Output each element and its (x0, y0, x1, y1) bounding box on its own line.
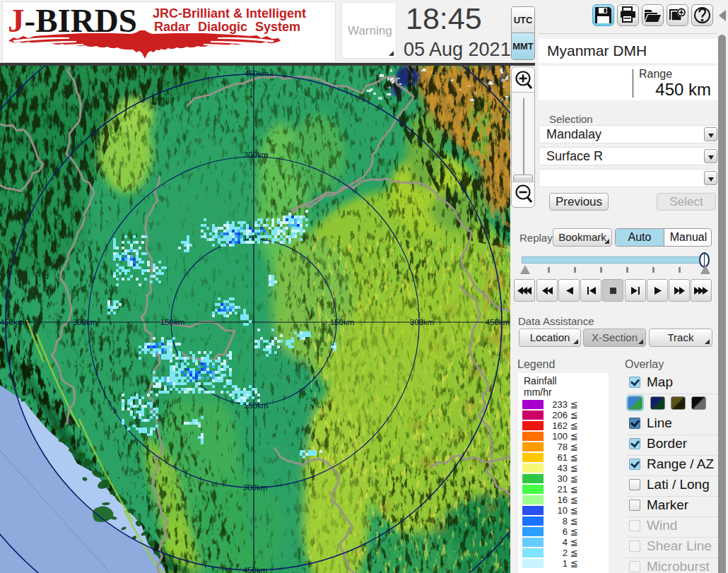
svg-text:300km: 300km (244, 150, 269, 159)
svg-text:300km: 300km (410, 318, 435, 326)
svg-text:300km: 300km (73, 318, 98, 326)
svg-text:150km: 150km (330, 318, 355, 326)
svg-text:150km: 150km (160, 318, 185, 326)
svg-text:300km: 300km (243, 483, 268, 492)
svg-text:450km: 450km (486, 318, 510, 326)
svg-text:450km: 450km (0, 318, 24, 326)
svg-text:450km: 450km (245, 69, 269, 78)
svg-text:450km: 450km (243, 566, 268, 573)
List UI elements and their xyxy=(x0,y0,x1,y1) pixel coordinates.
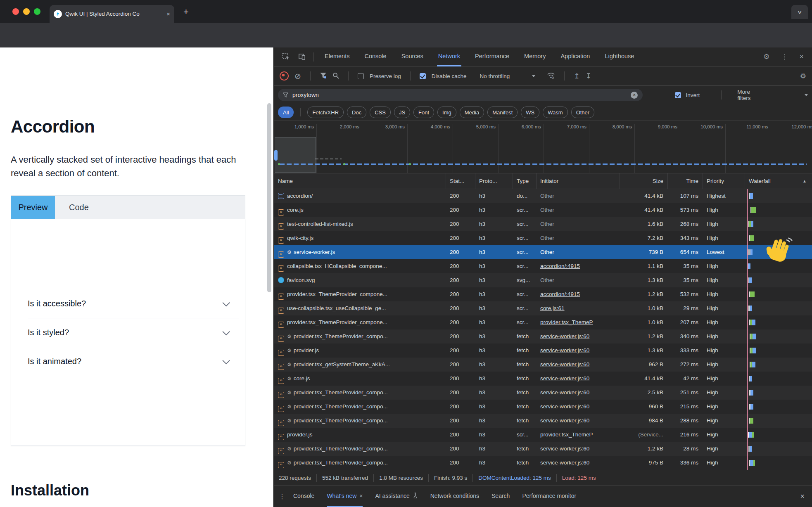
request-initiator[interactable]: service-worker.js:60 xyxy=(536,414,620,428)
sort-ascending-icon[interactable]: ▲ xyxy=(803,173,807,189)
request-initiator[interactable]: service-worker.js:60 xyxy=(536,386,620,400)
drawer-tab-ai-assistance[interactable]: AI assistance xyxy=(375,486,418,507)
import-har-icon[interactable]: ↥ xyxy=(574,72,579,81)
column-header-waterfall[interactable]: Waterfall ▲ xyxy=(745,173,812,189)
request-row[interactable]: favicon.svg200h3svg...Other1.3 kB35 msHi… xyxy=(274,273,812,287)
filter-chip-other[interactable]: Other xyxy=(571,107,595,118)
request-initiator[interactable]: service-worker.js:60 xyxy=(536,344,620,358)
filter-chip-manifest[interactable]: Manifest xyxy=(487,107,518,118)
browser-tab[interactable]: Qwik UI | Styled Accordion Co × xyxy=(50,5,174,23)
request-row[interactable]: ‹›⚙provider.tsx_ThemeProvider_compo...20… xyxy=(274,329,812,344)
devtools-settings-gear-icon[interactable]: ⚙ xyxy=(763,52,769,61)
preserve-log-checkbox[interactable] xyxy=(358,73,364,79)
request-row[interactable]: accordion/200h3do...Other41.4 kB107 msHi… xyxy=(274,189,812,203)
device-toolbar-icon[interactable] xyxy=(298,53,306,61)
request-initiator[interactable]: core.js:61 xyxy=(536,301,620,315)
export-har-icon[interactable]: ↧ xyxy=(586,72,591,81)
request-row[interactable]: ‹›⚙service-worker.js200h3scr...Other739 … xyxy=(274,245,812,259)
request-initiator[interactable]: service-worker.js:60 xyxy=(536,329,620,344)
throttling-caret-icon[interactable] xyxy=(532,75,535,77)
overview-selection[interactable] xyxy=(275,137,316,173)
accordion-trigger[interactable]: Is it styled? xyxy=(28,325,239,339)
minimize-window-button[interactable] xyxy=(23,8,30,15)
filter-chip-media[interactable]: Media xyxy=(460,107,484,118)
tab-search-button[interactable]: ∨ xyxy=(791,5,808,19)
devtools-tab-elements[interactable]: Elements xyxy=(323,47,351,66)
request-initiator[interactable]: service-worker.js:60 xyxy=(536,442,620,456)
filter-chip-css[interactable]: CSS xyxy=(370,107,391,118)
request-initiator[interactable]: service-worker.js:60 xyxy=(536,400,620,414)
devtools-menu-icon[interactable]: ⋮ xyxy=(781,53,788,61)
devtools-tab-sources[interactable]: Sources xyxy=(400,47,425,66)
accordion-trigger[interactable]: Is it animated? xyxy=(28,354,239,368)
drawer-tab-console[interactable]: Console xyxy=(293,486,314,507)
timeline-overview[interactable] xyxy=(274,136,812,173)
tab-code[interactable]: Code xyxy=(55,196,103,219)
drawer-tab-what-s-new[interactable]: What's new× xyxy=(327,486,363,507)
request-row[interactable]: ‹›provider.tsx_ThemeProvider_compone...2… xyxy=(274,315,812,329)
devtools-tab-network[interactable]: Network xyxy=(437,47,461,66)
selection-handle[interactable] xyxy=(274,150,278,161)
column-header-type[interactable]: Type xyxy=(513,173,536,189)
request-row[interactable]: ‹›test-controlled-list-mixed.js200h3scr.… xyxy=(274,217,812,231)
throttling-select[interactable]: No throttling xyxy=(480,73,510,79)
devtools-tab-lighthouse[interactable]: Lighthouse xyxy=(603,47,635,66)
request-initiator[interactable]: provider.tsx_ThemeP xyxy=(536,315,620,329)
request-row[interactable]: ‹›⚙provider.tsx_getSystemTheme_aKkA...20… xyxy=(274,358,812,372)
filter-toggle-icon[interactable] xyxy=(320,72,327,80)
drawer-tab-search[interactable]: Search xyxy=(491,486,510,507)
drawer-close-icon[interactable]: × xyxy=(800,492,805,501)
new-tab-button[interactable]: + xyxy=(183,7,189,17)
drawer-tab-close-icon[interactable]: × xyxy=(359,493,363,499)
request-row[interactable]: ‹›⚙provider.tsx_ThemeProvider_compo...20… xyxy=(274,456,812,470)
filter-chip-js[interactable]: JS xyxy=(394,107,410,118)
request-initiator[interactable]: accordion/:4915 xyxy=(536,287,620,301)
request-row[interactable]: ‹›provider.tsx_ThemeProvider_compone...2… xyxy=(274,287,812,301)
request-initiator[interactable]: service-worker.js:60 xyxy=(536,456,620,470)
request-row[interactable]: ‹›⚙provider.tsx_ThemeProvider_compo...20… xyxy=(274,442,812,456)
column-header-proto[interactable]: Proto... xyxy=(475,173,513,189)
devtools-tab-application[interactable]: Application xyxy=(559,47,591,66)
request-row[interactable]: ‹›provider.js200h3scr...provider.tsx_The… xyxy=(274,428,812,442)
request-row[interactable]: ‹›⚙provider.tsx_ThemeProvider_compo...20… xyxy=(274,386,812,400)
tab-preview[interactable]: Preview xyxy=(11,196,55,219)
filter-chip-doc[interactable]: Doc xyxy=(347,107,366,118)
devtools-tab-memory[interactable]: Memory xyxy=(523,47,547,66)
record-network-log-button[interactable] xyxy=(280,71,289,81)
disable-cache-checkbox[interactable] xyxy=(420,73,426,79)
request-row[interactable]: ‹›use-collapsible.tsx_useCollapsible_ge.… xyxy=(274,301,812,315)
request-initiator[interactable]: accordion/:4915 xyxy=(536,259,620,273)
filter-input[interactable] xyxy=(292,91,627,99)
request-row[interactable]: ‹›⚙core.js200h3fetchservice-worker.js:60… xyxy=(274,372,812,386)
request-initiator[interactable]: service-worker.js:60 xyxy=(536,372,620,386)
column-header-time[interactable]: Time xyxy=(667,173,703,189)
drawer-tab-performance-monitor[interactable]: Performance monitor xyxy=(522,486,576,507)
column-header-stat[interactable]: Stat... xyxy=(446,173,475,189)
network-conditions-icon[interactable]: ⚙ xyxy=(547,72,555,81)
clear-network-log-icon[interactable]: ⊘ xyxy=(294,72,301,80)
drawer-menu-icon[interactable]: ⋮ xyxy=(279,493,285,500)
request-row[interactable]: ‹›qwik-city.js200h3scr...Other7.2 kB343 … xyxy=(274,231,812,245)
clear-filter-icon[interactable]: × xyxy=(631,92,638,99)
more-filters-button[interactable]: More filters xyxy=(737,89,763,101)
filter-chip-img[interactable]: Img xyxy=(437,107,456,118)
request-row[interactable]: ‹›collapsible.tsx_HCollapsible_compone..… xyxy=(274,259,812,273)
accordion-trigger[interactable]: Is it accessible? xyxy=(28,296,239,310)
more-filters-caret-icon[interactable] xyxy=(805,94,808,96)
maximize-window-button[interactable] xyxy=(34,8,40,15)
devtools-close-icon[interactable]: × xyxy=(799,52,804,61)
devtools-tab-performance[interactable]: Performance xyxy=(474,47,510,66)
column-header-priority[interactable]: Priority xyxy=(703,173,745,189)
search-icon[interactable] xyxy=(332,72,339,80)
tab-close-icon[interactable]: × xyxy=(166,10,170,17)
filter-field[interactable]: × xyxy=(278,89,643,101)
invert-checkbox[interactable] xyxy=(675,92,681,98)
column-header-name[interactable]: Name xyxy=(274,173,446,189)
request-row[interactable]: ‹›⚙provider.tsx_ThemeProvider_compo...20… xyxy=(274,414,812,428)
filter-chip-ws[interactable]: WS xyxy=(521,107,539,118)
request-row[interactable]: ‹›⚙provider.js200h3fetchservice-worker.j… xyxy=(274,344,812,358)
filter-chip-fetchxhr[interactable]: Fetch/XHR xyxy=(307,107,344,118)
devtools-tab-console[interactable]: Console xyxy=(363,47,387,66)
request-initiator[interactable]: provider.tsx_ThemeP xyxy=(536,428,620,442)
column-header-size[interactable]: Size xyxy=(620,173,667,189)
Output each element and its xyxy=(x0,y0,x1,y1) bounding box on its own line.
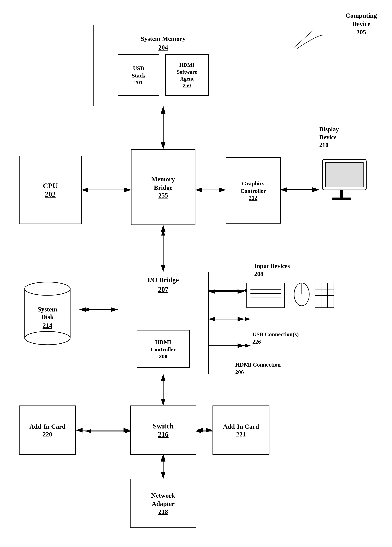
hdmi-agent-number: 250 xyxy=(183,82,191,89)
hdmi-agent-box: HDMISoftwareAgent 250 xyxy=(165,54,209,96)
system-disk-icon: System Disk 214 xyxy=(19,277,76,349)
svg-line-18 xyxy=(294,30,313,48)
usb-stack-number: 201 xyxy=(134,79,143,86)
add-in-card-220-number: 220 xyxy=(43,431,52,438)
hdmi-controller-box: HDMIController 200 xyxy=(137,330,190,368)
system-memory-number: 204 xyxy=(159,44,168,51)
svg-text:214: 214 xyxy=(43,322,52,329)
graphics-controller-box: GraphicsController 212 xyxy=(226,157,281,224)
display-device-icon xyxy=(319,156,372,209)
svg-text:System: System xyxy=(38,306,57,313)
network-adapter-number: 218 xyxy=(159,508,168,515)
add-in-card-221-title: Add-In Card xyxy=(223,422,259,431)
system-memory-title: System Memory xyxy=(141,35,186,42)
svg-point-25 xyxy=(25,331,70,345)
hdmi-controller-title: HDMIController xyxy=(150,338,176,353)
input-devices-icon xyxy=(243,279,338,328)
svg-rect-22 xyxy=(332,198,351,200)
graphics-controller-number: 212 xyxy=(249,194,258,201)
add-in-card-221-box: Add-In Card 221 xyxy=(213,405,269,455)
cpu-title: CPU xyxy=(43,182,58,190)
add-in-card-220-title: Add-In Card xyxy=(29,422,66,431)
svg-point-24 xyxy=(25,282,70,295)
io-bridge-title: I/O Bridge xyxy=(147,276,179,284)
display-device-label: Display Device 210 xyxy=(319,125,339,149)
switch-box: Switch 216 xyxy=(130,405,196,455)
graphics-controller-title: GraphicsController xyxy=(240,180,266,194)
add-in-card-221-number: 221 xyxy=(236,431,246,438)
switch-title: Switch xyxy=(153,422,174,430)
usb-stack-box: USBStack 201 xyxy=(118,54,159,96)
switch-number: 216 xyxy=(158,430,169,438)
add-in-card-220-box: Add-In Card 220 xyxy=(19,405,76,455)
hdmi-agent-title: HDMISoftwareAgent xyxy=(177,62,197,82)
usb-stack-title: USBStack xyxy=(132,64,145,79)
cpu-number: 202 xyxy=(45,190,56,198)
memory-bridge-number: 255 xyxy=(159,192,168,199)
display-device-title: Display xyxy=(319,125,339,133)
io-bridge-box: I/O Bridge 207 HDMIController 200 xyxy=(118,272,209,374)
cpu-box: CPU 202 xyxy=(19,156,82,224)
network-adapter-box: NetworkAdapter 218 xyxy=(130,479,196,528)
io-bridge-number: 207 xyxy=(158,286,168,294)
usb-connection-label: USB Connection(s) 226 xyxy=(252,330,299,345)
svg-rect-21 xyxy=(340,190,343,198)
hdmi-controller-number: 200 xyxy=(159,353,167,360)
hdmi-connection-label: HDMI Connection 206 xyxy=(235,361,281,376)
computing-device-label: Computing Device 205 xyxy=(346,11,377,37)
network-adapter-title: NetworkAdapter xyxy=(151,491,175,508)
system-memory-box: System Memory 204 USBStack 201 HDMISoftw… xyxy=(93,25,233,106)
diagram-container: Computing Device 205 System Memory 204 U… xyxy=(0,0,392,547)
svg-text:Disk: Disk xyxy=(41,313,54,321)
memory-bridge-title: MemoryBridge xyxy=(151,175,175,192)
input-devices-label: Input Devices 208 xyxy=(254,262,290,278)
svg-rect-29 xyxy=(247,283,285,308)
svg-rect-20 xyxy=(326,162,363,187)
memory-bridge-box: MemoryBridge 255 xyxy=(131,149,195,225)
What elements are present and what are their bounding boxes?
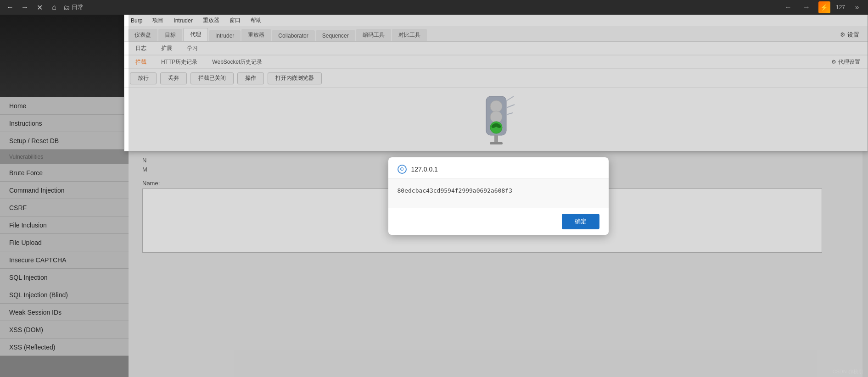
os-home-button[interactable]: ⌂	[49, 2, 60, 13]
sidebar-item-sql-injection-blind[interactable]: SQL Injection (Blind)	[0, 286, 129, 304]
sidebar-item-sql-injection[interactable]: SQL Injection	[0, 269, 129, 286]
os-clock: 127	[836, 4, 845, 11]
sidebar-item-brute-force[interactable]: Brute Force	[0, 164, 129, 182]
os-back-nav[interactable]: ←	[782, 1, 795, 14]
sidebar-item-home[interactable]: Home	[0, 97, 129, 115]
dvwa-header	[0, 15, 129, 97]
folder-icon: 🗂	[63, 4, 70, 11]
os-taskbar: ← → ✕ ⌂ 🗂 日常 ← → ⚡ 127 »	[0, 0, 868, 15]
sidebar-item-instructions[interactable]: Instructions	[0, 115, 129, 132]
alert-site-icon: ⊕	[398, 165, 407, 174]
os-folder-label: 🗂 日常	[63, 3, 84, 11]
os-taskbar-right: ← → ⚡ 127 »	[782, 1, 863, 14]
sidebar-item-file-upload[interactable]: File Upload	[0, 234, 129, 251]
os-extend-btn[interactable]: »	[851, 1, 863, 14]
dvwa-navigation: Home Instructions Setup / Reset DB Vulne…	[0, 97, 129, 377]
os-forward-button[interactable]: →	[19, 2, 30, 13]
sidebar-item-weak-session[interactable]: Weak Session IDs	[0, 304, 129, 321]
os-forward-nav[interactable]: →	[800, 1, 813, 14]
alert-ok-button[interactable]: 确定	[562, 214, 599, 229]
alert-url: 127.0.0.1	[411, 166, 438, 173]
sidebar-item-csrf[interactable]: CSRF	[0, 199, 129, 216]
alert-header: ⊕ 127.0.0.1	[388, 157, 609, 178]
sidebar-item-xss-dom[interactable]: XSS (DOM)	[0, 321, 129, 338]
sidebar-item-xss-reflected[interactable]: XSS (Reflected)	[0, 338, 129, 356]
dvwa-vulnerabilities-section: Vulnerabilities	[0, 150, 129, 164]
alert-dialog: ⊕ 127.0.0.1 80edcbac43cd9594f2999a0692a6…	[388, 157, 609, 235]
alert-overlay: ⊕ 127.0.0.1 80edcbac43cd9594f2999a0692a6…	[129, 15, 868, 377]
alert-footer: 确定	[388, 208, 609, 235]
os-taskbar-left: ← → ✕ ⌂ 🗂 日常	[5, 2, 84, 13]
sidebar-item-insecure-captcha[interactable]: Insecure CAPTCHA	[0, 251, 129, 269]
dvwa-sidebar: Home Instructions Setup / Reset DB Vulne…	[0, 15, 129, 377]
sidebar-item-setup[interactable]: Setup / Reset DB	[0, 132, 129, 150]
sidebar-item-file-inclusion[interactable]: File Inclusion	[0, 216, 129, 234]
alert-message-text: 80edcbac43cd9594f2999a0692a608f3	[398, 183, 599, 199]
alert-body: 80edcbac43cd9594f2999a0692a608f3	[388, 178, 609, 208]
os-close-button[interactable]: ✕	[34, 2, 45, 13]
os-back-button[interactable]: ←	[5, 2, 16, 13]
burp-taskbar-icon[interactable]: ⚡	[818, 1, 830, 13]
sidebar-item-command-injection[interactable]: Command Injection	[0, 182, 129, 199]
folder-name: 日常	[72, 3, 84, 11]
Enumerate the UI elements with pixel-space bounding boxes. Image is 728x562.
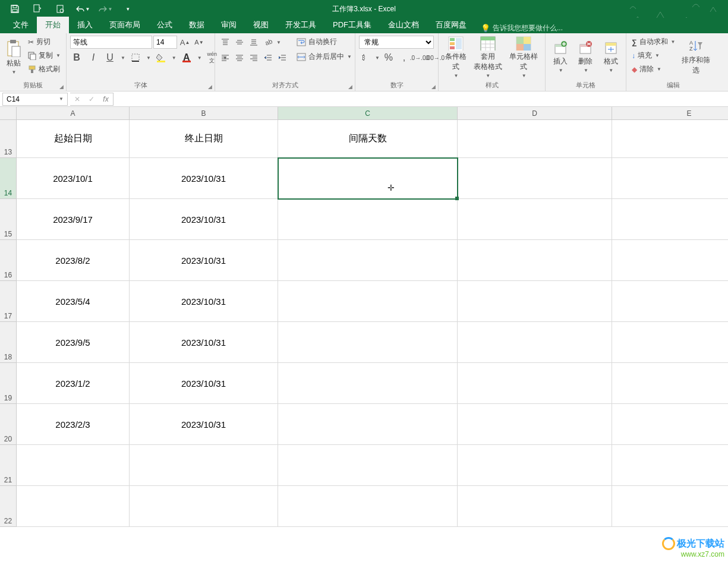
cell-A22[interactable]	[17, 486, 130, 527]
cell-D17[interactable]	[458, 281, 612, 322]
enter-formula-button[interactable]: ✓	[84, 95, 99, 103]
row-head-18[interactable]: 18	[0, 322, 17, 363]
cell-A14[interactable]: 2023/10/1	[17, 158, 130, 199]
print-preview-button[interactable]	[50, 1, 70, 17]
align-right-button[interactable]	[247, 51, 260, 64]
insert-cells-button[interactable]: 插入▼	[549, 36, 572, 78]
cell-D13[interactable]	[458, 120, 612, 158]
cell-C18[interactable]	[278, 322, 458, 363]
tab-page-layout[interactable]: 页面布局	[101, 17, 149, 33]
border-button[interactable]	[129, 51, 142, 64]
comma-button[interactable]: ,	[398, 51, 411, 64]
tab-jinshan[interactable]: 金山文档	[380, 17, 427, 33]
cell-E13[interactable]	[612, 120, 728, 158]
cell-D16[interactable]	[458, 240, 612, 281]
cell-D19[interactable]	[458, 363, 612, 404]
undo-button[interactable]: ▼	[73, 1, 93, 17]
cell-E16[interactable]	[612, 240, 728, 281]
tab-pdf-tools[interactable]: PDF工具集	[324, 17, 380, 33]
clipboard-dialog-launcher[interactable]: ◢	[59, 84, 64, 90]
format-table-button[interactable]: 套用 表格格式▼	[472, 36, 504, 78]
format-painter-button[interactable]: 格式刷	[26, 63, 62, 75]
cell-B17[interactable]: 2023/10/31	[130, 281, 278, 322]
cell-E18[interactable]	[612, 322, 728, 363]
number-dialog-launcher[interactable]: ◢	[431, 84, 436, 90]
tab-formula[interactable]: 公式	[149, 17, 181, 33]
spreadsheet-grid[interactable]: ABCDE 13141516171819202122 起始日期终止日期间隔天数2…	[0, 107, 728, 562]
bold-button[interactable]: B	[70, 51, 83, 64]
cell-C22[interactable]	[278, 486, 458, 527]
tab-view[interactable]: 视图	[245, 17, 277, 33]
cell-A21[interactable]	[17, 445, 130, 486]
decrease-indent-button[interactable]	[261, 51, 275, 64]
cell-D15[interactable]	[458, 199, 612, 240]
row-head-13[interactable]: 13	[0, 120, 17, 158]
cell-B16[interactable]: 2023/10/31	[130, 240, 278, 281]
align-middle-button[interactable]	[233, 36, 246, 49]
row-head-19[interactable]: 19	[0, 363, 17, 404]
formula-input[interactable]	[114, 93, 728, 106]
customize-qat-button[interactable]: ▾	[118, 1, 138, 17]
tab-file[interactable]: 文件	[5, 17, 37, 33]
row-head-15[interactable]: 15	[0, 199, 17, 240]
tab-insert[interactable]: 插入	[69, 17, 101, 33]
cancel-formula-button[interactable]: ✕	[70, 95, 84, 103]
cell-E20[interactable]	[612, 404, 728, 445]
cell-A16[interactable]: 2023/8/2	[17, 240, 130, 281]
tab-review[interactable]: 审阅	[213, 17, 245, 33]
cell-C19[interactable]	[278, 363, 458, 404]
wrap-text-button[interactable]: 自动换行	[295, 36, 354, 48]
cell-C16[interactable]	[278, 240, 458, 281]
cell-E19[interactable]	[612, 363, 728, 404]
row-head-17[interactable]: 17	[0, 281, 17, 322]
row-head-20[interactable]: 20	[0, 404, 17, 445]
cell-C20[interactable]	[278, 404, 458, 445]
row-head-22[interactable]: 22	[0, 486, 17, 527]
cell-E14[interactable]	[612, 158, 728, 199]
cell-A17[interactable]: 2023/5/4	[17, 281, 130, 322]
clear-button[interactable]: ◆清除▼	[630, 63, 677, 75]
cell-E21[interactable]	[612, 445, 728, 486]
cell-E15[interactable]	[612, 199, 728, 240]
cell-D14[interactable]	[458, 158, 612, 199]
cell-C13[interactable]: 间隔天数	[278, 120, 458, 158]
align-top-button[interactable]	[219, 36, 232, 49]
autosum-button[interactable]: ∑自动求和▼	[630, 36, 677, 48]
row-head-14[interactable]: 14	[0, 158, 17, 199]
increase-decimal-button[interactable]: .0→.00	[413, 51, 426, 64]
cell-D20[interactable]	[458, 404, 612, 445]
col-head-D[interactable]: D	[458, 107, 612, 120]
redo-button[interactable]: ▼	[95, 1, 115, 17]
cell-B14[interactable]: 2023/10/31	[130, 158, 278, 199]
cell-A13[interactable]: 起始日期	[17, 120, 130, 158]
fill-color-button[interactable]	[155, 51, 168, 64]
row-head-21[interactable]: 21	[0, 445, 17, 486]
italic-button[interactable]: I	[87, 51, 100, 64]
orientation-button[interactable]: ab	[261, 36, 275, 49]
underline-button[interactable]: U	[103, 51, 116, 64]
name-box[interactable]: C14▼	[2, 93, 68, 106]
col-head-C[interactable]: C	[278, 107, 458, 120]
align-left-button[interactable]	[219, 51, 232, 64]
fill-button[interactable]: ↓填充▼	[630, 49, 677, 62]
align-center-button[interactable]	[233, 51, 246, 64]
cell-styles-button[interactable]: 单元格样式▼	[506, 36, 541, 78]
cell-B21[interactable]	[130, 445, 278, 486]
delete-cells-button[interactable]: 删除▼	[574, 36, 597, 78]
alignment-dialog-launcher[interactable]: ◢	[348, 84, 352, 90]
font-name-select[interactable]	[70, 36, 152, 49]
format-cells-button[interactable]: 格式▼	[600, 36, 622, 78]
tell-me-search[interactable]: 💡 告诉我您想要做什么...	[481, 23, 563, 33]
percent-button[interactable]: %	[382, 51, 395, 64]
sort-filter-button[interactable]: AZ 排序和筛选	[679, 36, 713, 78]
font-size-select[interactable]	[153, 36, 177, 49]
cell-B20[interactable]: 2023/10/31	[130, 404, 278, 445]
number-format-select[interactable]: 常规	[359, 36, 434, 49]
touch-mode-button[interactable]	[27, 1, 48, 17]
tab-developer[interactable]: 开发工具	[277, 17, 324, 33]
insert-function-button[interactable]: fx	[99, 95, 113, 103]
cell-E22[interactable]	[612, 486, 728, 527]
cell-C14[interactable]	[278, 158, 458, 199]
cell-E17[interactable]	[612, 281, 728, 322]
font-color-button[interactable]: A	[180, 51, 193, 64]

#####

* **ACTIVITY**:
Your reply should consist of one number: how many lines above contain the word "checkbox".

* **COMPLETED TASK**:
3